[Stored records]
:::

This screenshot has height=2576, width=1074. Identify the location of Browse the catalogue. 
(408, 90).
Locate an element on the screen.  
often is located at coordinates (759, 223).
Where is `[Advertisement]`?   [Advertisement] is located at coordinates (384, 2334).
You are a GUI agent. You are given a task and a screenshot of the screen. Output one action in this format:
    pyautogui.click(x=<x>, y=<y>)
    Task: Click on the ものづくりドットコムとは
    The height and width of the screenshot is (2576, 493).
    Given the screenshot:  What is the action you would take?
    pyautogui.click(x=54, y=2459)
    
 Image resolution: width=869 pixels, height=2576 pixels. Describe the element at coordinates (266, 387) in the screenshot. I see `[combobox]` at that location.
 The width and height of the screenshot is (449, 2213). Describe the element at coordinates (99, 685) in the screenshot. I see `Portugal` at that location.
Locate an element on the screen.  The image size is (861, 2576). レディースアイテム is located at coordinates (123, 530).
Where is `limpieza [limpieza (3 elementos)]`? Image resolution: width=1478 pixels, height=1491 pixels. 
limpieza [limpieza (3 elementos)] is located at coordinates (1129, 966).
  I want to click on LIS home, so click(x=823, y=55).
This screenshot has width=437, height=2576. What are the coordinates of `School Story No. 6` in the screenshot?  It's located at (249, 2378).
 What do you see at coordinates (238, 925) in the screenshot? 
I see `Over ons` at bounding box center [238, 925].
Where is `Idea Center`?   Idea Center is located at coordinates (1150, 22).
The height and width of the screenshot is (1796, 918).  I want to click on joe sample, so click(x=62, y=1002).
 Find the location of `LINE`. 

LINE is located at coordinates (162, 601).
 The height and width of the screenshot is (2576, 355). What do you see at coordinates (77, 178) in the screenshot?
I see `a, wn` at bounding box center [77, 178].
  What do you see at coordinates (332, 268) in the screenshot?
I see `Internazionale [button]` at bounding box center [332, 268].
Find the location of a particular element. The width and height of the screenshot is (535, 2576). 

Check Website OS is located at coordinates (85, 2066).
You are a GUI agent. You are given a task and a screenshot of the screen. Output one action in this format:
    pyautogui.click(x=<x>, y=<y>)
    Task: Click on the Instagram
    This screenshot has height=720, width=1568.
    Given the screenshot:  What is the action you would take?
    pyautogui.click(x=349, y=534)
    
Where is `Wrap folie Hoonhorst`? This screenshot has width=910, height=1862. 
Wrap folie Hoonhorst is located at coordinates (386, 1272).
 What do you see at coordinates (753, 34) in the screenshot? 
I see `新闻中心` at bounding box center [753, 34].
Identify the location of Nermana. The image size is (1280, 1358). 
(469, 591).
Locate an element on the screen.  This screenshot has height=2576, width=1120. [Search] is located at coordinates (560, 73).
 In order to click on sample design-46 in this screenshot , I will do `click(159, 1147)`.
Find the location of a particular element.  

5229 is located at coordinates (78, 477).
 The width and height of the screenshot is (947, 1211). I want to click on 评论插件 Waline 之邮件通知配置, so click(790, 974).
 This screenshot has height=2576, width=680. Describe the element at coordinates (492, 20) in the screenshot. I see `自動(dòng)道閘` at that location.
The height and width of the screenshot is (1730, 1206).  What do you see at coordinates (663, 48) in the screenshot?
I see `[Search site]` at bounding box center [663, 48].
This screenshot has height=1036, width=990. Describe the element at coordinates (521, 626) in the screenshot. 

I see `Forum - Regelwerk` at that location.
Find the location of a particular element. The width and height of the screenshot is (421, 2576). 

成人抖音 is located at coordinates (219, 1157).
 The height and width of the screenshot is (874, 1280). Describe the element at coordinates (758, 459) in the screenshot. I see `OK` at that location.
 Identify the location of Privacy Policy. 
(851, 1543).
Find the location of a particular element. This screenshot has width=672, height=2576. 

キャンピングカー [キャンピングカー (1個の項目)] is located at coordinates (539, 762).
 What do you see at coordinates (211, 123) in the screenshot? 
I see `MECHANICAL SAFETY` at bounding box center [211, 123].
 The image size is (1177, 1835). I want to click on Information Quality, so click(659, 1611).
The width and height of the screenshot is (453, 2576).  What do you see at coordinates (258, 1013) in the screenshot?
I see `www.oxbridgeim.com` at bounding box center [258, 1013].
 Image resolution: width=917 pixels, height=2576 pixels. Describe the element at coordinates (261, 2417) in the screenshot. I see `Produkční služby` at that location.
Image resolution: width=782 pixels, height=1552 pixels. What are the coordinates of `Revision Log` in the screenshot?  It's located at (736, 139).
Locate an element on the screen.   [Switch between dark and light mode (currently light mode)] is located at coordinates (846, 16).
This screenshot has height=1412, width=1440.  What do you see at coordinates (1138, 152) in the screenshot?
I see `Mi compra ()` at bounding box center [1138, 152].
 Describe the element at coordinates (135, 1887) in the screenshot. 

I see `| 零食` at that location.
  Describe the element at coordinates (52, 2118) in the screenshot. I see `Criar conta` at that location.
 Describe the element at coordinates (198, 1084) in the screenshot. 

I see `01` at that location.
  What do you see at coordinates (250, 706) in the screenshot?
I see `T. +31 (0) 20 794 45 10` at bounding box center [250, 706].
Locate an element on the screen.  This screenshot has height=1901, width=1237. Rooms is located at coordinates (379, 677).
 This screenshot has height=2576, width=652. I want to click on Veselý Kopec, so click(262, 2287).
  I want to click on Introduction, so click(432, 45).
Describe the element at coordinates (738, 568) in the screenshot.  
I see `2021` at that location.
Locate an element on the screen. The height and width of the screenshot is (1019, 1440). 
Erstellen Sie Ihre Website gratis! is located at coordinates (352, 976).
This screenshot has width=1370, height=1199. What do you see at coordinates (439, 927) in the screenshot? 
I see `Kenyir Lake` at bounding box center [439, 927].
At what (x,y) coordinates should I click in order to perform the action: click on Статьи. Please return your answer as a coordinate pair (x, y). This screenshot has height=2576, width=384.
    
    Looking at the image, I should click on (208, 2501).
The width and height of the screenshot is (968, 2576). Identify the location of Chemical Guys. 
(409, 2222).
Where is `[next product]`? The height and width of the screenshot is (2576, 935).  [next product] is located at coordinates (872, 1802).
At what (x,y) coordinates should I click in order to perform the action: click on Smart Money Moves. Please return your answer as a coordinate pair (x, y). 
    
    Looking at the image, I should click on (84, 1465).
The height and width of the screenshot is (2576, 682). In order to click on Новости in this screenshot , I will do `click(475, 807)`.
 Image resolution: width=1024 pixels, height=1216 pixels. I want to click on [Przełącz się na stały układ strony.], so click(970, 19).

:::

Aim of the task:
Please reproduce every record shown above, exactly as written.

Expected answer:
This screenshot has height=2576, width=1074. Identify the location of Browse the catalogue. 
(408, 90).
Locate an element on the screen.  
often is located at coordinates (759, 223).
Where is `[Advertisement]`?   [Advertisement] is located at coordinates (384, 2334).
You are a GUI agent. You are given a task and a screenshot of the screen. Output one action in this format:
    pyautogui.click(x=<x>, y=<y>)
    Task: Click on the ものづくりドットコムとは
    The height and width of the screenshot is (2576, 493).
    Given the screenshot:  What is the action you would take?
    pyautogui.click(x=54, y=2459)
    
 Image resolution: width=869 pixels, height=2576 pixels. Describe the element at coordinates (266, 387) in the screenshot. I see `[combobox]` at that location.
 The width and height of the screenshot is (449, 2213). Describe the element at coordinates (99, 685) in the screenshot. I see `Portugal` at that location.
Locate an element on the screen.  The image size is (861, 2576). レディースアイテム is located at coordinates (123, 530).
Where is `limpieza [limpieza (3 elementos)]`? Image resolution: width=1478 pixels, height=1491 pixels. 
limpieza [limpieza (3 elementos)] is located at coordinates (1129, 966).
  I want to click on LIS home, so click(x=823, y=55).
This screenshot has width=437, height=2576. What are the coordinates of `School Story No. 6` in the screenshot?  It's located at (249, 2378).
 What do you see at coordinates (238, 925) in the screenshot? 
I see `Over ons` at bounding box center [238, 925].
Where is `Idea Center`?   Idea Center is located at coordinates (1150, 22).
The height and width of the screenshot is (1796, 918).  I want to click on joe sample, so click(x=62, y=1002).
 Find the location of `LINE`. 

LINE is located at coordinates (162, 601).
 The height and width of the screenshot is (2576, 355). What do you see at coordinates (77, 178) in the screenshot?
I see `a, wn` at bounding box center [77, 178].
  What do you see at coordinates (332, 268) in the screenshot?
I see `Internazionale [button]` at bounding box center [332, 268].
Find the location of a particular element. The width and height of the screenshot is (535, 2576). 

Check Website OS is located at coordinates (85, 2066).
You are a GUI agent. You are given a task and a screenshot of the screen. Output one action in this format:
    pyautogui.click(x=<x>, y=<y>)
    Task: Click on the Instagram
    This screenshot has height=720, width=1568.
    Given the screenshot:  What is the action you would take?
    pyautogui.click(x=349, y=534)
    
Where is `Wrap folie Hoonhorst`? This screenshot has width=910, height=1862. 
Wrap folie Hoonhorst is located at coordinates (386, 1272).
 What do you see at coordinates (753, 34) in the screenshot? 
I see `新闻中心` at bounding box center [753, 34].
Identify the location of Nermana. The image size is (1280, 1358). 
(469, 591).
Locate an element on the screen.  This screenshot has height=2576, width=1120. [Search] is located at coordinates (560, 73).
 In order to click on sample design-46 in this screenshot , I will do `click(159, 1147)`.
Find the location of a particular element.  

5229 is located at coordinates (78, 477).
 The width and height of the screenshot is (947, 1211). I want to click on 评论插件 Waline 之邮件通知配置, so click(790, 974).
 This screenshot has height=2576, width=680. Describe the element at coordinates (492, 20) in the screenshot. I see `自動(dòng)道閘` at that location.
The height and width of the screenshot is (1730, 1206).  What do you see at coordinates (663, 48) in the screenshot?
I see `[Search site]` at bounding box center [663, 48].
This screenshot has height=1036, width=990. Describe the element at coordinates (521, 626) in the screenshot. 

I see `Forum - Regelwerk` at that location.
Find the location of a particular element. The width and height of the screenshot is (421, 2576). 

成人抖音 is located at coordinates (219, 1157).
 The height and width of the screenshot is (874, 1280). Describe the element at coordinates (758, 459) in the screenshot. I see `OK` at that location.
 Identify the location of Privacy Policy. 
(851, 1543).
Find the location of a particular element. This screenshot has width=672, height=2576. 

キャンピングカー [キャンピングカー (1個の項目)] is located at coordinates (539, 762).
 What do you see at coordinates (211, 123) in the screenshot? 
I see `MECHANICAL SAFETY` at bounding box center [211, 123].
 The image size is (1177, 1835). I want to click on Information Quality, so click(659, 1611).
The width and height of the screenshot is (453, 2576).  What do you see at coordinates (258, 1013) in the screenshot?
I see `www.oxbridgeim.com` at bounding box center [258, 1013].
 Image resolution: width=917 pixels, height=2576 pixels. Describe the element at coordinates (261, 2417) in the screenshot. I see `Produkční služby` at that location.
Image resolution: width=782 pixels, height=1552 pixels. What are the coordinates of `Revision Log` in the screenshot?  It's located at (736, 139).
Locate an element on the screen.   [Switch between dark and light mode (currently light mode)] is located at coordinates (846, 16).
This screenshot has height=1412, width=1440.  What do you see at coordinates (1138, 152) in the screenshot?
I see `Mi compra ()` at bounding box center [1138, 152].
 Describe the element at coordinates (135, 1887) in the screenshot. 

I see `| 零食` at that location.
  Describe the element at coordinates (52, 2118) in the screenshot. I see `Criar conta` at that location.
 Describe the element at coordinates (198, 1084) in the screenshot. 

I see `01` at that location.
  What do you see at coordinates (250, 706) in the screenshot?
I see `T. +31 (0) 20 794 45 10` at bounding box center [250, 706].
Locate an element on the screen.  This screenshot has height=1901, width=1237. Rooms is located at coordinates (379, 677).
 This screenshot has height=2576, width=652. I want to click on Veselý Kopec, so click(262, 2287).
  I want to click on Introduction, so click(432, 45).
Describe the element at coordinates (738, 568) in the screenshot.  
I see `2021` at that location.
Locate an element on the screen. The height and width of the screenshot is (1019, 1440). 
Erstellen Sie Ihre Website gratis! is located at coordinates (352, 976).
This screenshot has width=1370, height=1199. What do you see at coordinates (439, 927) in the screenshot? 
I see `Kenyir Lake` at bounding box center [439, 927].
At what (x,y) coordinates should I click in order to perform the action: click on Статьи. Please return your answer as a coordinate pair (x, y). This screenshot has height=2576, width=384.
    
    Looking at the image, I should click on (208, 2501).
The width and height of the screenshot is (968, 2576). Identify the location of Chemical Guys. 
(409, 2222).
Where is `[next product]`? The height and width of the screenshot is (2576, 935).  [next product] is located at coordinates (872, 1802).
At what (x,y) coordinates should I click in order to perform the action: click on Smart Money Moves. Please return your answer as a coordinate pair (x, y). 
    
    Looking at the image, I should click on (84, 1465).
The height and width of the screenshot is (2576, 682). In order to click on Новости in this screenshot , I will do `click(475, 807)`.
 Image resolution: width=1024 pixels, height=1216 pixels. I want to click on [Przełącz się na stały układ strony.], so click(970, 19).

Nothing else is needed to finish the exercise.